2

I see a lot of NXDOMAIN responses from machines in my network for domains like the following:

ffubpjjoprrlpzx.corp.ad.broadcom.com 
vwgpcnmoxqsszq.corp.ad.broadcom.com 
jlvnxrsykybw.corp.ad.broadcom.com
aroxzxpasgogr.corp.ad.broadcom.com

The failures are not limited to broadcom, but other websites as well. Is this some form of overloading of DNS? Could someone explain if advertisement domains do this sort of thing and their purpose? Or is this a security issue?

DaTaBomB
  • 133
  • 7

3 Answers3

2

You will see this if folks on your network are using Chrome. Chrome does a DNS anti-spoofing test that causes these entries.

Aaron
  • 2,809
  • 2
  • 11
  • 29
  • There are chrome users in the network, but i see these random looking requests to many "ad" websites and this seems to be a pattern in the failures.. Eg. 'xxzxotsuidd.ads.fresenius.com' , 'vwyhlkpcterovg.ads.fresenius.com' ,etc. which makes me believe its more than the anti-spoofing test. Thoughts? – DaTaBomB Aug 13 '15 at 08:33
1

This answer is probably wrong, having looked at Aaron's. False alarm, I'm too used to dealing with the attacks described below lately.


This is a DNS label randomization attack in progress. You need to identify the devices making the query and make sure they are not forwarding queries on behalf of other devices. Keep in mind that the source IPs may be spoofed so you can only follow the origin as far back as devices you control.

Find the origin of these queries and plug it. You probably have an open resolver somewhere.

Andrew B
  • 31,858
  • 12
  • 90
  • 128
  • I see a common pattern in these failures in that a lot of nxdomain responses occur for websites which seem to have a structure like: . ad. which made me suspect this is some form of advertisement related overloading as opposed to a security event. Any thoughts on this? – DaTaBomB Aug 12 '15 at 07:41
  • 1
    See update - Aaron is probably correct. – Andrew B Aug 12 '15 at 08:00
0

It's hard to say what exactly is going on without being able to investigate the affected machines, however this appears to be some kind of "ping back" mechanism using DNS.

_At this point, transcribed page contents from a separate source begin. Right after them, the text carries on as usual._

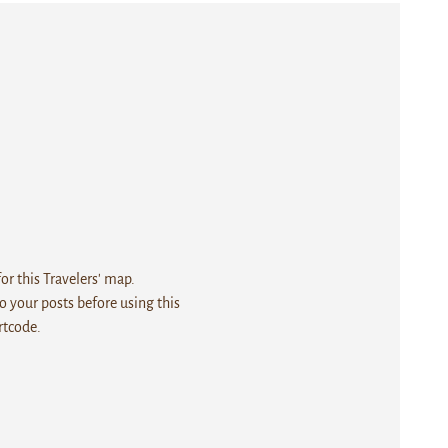
r this Travelers' map.
 your posts before using this
rtcode.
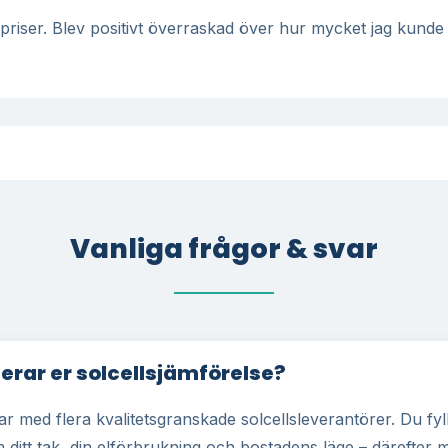
riser. Blev positivt överraskad över hur mycket jag kunde 
Vanliga frågor & svar
erar er solcellsjämförelse?
r med flera kvalitetsgranskade solcellsleverantörer. Du fyll
 ditt tak, din elförbrukning och bostadens läge – därefter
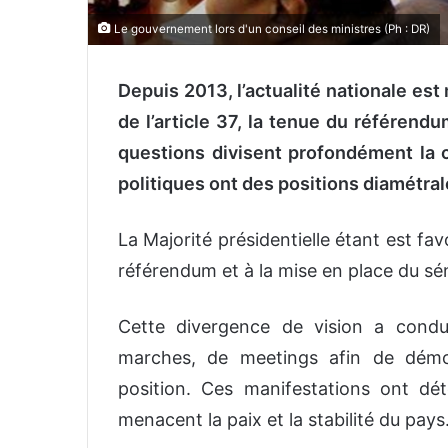
Le gouvernement lors d'un conseil des ministres (Ph : DR)
Depuis 2013, l’actualité nationale est
de l’article 37, la tenue du référendu
questions divisent profondément la c
politiques ont des positions diamétr
La Majorité présidentielle étant est favo
référendum et à la mise en place du sén
Cette divergence de vision a conduit
marches, de meetings afin de démon
position. Ces manifestations ont dét
menacent la paix et la stabilité du pays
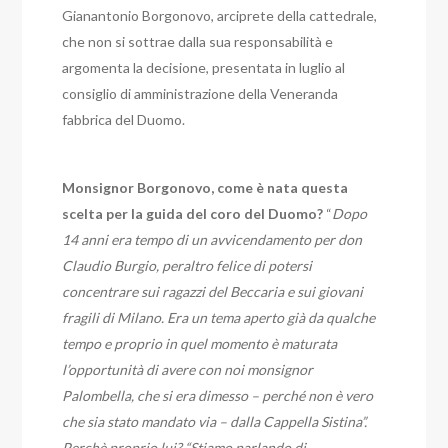
Gianantonio Borgonovo, arciprete della cattedrale,
che non si sottrae dalla sua responsabilità e
argomenta la decisione, presentata in luglio al
consiglio di amministrazione della Veneranda
fabbrica del Duomo.
Monsignor Borgonovo, come è nata questa
scelta per la guida del coro del Duomo?
“
Dopo
14 anni era tempo di un avvicendamento per don
Claudio Burgio, peraltro felice di potersi
concentrare sui ragazzi del Beccaria e sui giovani
fragili di Milano. Era un tema aperto già da qualche
tempo e proprio in quel momento è maturata
l’opportunità di avere con noi monsignor
Palombella, che si era dimesso – perché non è vero
che sia stato mandato via – dalla Cappella Sistina”.
Perchè proprio lui? “Stiamo parlando di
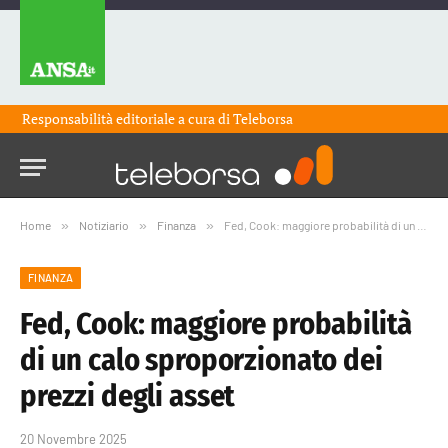
Responsabilità editoriale a cura di
Teleborsa
Home
»
Notiziario
»
Finanza
»
Fed, Cook: maggiore probabilità di un calo sproporzionato dei prezzi degli asset
FINANZA
Fed, Cook: maggiore probabilità
di un calo sproporzionato dei
prezzi degli asset
20 Novembre 2025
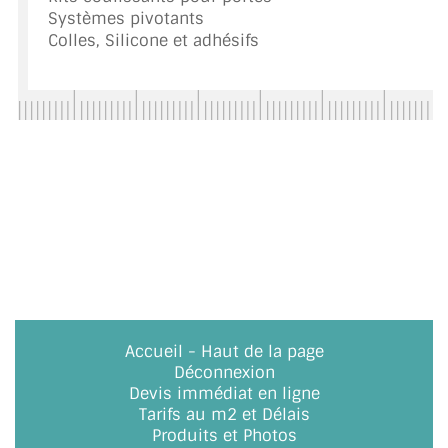
Systèmes pivotants
Colles, Silicone et adhésifs
Accueil
-
Haut de la page
Déconnexion
Devis immédiat en ligne
Tarifs au m2 et Délais
Produits et Photos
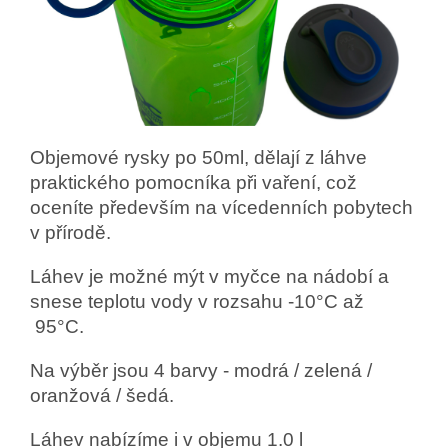
Objemové rysky po 50ml, dělají z láhve
praktického pomocníka při vaření, což
oceníte především na vícedenních pobytech
v přírodě.
Láhev je možné mýt v myčce na nádobí a
snese teplotu vody v rozsahu -10°C až
95°C.
Na výběr jsou 4 barvy - modrá / zelená /
oranžová / šedá.
Láhev nabízíme i v objemu 1.0 l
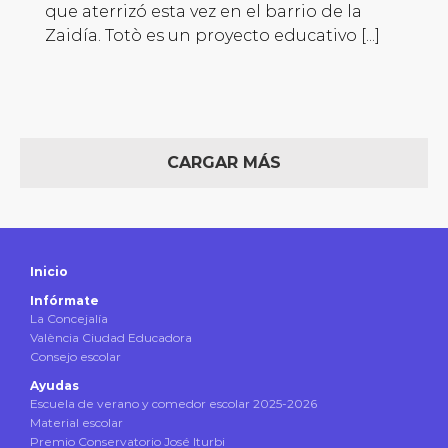
que aterrizó esta vez en el barrio de la
Zaidía. Totò es un proyecto educativo [...]
CARGAR MÁS
Inicio
Infórmate
La Concejalía
València Ciudad Educadora
Consejo escolar
Ayudas
Escuela de verano y comedor escolar 2025-2026
Material escolar
Premio Conservatorio José Iturbi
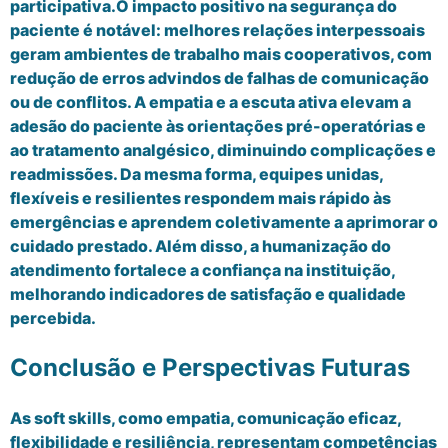
participativa.O impacto positivo na segurança do
paciente é notável: melhores relações interpessoais
geram ambientes de trabalho mais cooperativos, com
redução de erros advindos de falhas de comunicação
ou de conflitos. A empatia e a escuta ativa elevam a
adesão do paciente às orientações pré-operatórias e
ao tratamento analgésico, diminuindo complicações e
readmissões. Da mesma forma, equipes unidas,
flexíveis e resilientes respondem mais rápido às
emergências e aprendem coletivamente a aprimorar o
cuidado prestado. Além disso, a humanização do
atendimento fortalece a confiança na instituição,
melhorando indicadores de satisfação e qualidade
percebida.
Conclusão e Perspectivas Futuras
As soft skills, como empatia, comunicação eficaz,
flexibilidade e resiliência, representam competências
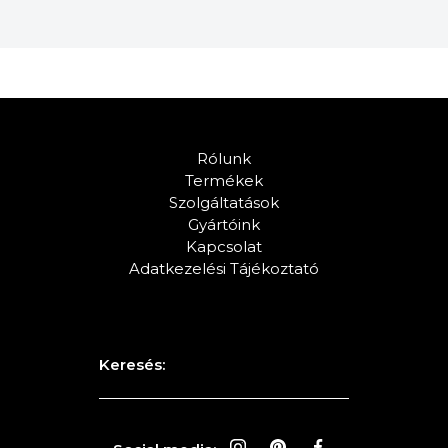
Rólunk
Termékek
Szolgáltatások
Gyártóink
Kapcsolat
Adatkezelési Tájékoztató
Keresés:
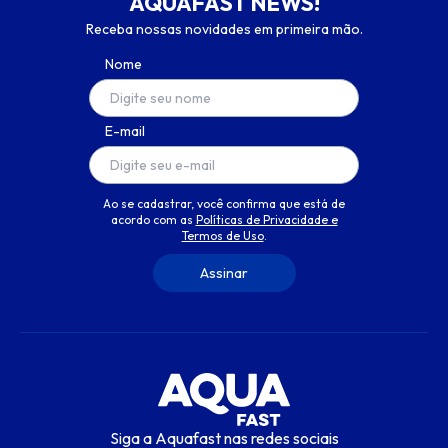
AQUAFAST NEWS!
Receba nossas novidades em primeira mão.
Nome
E-mail
Ao se cadastrar, você confirma que está de
acordo com as
Políticas de Privacidade e
Termos de Uso
.
Siga a Aquafast nas redes sociais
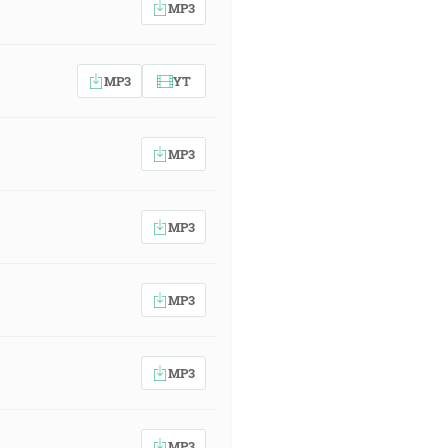
MP3
MP3
YT
MP3
MP3
MP3
MP3
MP3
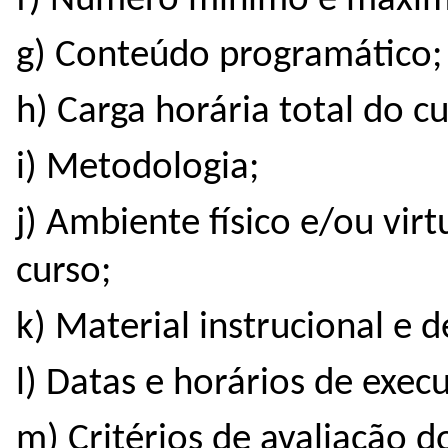
f) Número mínimo e máxim
g) Conteúdo programático;
h) Carga horária total do cu
i) Metodologia;
j) Ambiente físico e/ou vir
curso;
k) Material instrucional e d
l) Datas e horários de exec
m) Critérios de avaliação d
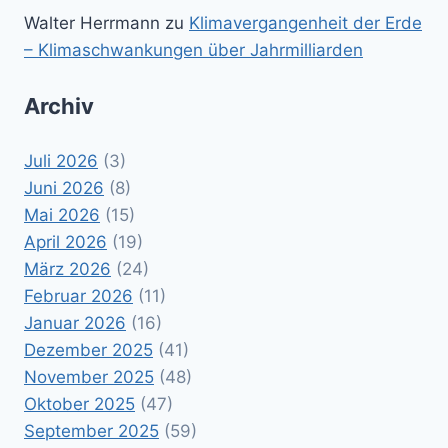
Walter Herrmann
zu
Klimavergangenheit der Erde
– Klimaschwankungen über Jahrmilliarden
Archiv
Juli 2026
(3)
Juni 2026
(8)
Mai 2026
(15)
April 2026
(19)
März 2026
(24)
Februar 2026
(11)
Januar 2026
(16)
Dezember 2025
(41)
November 2025
(48)
Oktober 2025
(47)
September 2025
(59)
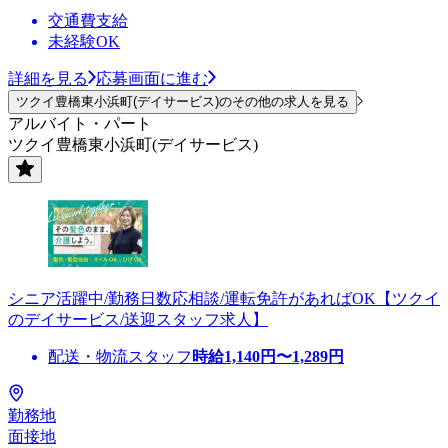
交通費支給
未経験OK
詳細を見る
応募画面に進む
ツクイ豊橋東小浜町(デイサービス)のその他の求人を見る
アルバイト・パート
ツクイ豊橋東小浜町(デイサービス)
シニア活躍中/勤務日数応相談/運転免許があればOK【ツクイ
のデイサービス/送迎スタッフ求人】
配送・物流スタッフ
時給
1,140
円〜
1,289
円
勤務地
面接地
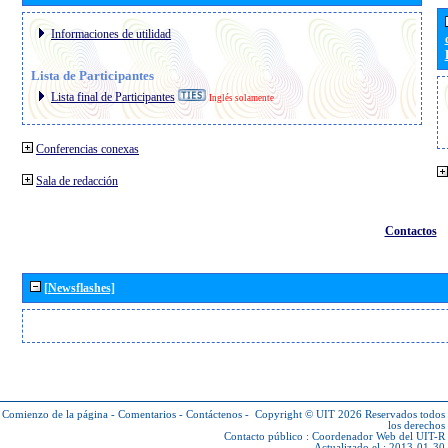
Informaciones de utilidad
Lista de Participantes
Lista final de Participantes
Inglés solamente
Conferencias conexas
Sala de redacción
Contactos
[Newsflashes]
Comienzo de la página
-
Comentarios
-
Contáctenos
-
Copyright © UIT 2026
Reservados todos
los derechos
Contacto público :
Coordenador Web del UIT-R
Actualizado el : 2013-01-30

Per DNS specs, query failures must never be cached by a resolver cache, therefore every request for these domains hits the authoritative name servers. I'm not confident why they do that but clearly there's very likely something on the other end counting hits on these and gathering stats. If it's sophisticated enough, it could even be sending information by encoding it in those name lookups.

You should try to identify the source of these requests and make sure the computer/server is not infected with spyware/malware. You could also configure your DNS resolver to send all queries for the domain (ad.broadcom.com) to some dummy/non-existent servers so that the queries do not reach the intended destination.

P.S.: Is all these queries end up on a broadcom.com domain which is a pretty big US corporation, so I wouldn't be too worried - you should check if a Broadcom utility does it and maybe ask the company why... But if it was going to some shady domain that would definitely be worrying.